Segment Open

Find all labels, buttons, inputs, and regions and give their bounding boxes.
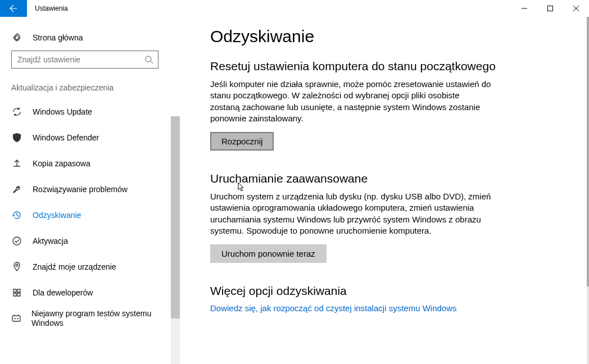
sidebar: Strona główna Aktualizacja i zabezpiecze… (0, 17, 180, 364)
search-icon (144, 55, 153, 64)
minimize-icon (522, 6, 527, 11)
sidebar-item-activation[interactable]: Aktywacja (11, 228, 170, 254)
sidebar-item-label: Niejawny program testów systemu Windows (31, 306, 170, 332)
close-button[interactable] (563, 0, 589, 17)
upload-icon (11, 158, 22, 169)
search-input[interactable] (16, 54, 144, 65)
sidebar-item-label: Aktywacja (33, 236, 68, 245)
scrollbar-thumb[interactable] (171, 116, 180, 319)
check-circle-icon (11, 236, 22, 246)
sidebar-item-label: Dla deweloperów (33, 288, 93, 297)
section-reset: Resetuj ustawienia komputera do stanu po… (210, 60, 578, 151)
sidebar-item-troubleshoot[interactable]: Rozwiązywanie problemów (11, 176, 170, 202)
sidebar-item-insider[interactable]: Niejawny program testów systemu Windows (11, 306, 170, 331)
content: Strona główna Aktualizacja i zabezpiecze… (0, 17, 589, 364)
sidebar-item-backup[interactable]: Kopia zapasowa (11, 151, 170, 176)
svg-point-6 (17, 318, 18, 319)
wrench-icon (11, 184, 22, 194)
sidebar-item-label: Znajdź moje urządzenie (33, 262, 116, 271)
section-advanced-startup: Uruchamianie zaawansowane Uruchom system… (210, 172, 578, 263)
sidebar-item-label: Odzyskiwanie (33, 211, 81, 220)
svg-point-2 (13, 237, 21, 245)
main-content: Odzyskiwanie Resetuj ustawienia komputer… (180, 17, 589, 364)
svg-rect-4 (12, 316, 20, 321)
location-icon (11, 262, 22, 272)
section-title: Resetuj ustawienia komputera do stanu po… (210, 60, 578, 73)
minimize-button[interactable] (511, 0, 537, 17)
maximize-button[interactable] (537, 0, 563, 17)
back-button[interactable] (0, 0, 27, 17)
svg-point-1 (146, 56, 151, 62)
svg-point-5 (14, 318, 15, 319)
close-icon (573, 6, 579, 11)
svg-point-3 (16, 264, 18, 266)
section-desc: Uruchom system z urządzenia lub dysku (n… (210, 191, 491, 236)
sidebar-item-label: Kopia zapasowa (33, 159, 90, 168)
main-scrollbar[interactable] (587, 17, 589, 364)
sidebar-item-find-device[interactable]: Znajdź moje urządzenie (11, 254, 170, 280)
page-title: Odzyskiwanie (210, 27, 578, 46)
restart-now-button[interactable]: Uruchom ponownie teraz (210, 244, 327, 263)
history-icon (11, 210, 22, 220)
sidebar-item-windows-defender[interactable]: Windows Defender (11, 125, 170, 151)
reset-start-button[interactable]: Rozpocznij (210, 132, 274, 151)
insider-icon (11, 313, 21, 324)
section-more-recovery: Więcej opcji odzyskiwania Dowiedz się, j… (210, 284, 578, 313)
arrow-left-icon (9, 4, 18, 13)
section-title: Więcej opcji odzyskiwania (210, 284, 578, 298)
shield-icon (11, 133, 22, 143)
sidebar-item-developers[interactable]: Dla deweloperów (11, 280, 170, 306)
search-box[interactable] (11, 51, 158, 69)
svg-rect-0 (548, 6, 553, 11)
window-title: Ustawienia (27, 0, 511, 17)
developer-icon (11, 288, 22, 298)
clean-install-link[interactable]: Dowiedz się, jak rozpocząć od czystej in… (210, 303, 457, 313)
sidebar-item-label: Windows Defender (33, 133, 99, 142)
sidebar-item-windows-update[interactable]: Windows Update (11, 99, 170, 125)
maximize-icon (547, 6, 553, 11)
nav-group-header: Aktualizacja i zabezpieczenia (11, 83, 170, 92)
home-link[interactable]: Strona główna (11, 28, 170, 49)
home-label: Strona główna (33, 33, 83, 42)
window-controls (511, 0, 589, 17)
sidebar-item-label: Rozwiązywanie problemów (33, 185, 128, 194)
sidebar-item-label: Windows Update (33, 107, 92, 116)
sidebar-scrollbar[interactable] (171, 116, 180, 364)
section-desc: Jeśli komputer nie działa sprawnie, może… (210, 79, 491, 124)
sync-icon (11, 107, 22, 117)
scrollbar-thumb[interactable] (587, 17, 589, 286)
titlebar: Ustawienia (0, 0, 589, 17)
sidebar-item-recovery[interactable]: Odzyskiwanie (11, 202, 170, 228)
section-title: Uruchamianie zaawansowane (210, 172, 578, 185)
gear-icon (11, 33, 22, 43)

Segment Closed

= WHAT YOU HAVE TO DO =
Among the records, count every line where "Kopia" appears. Reply with the total alone.

= TASK RESPONSE =
2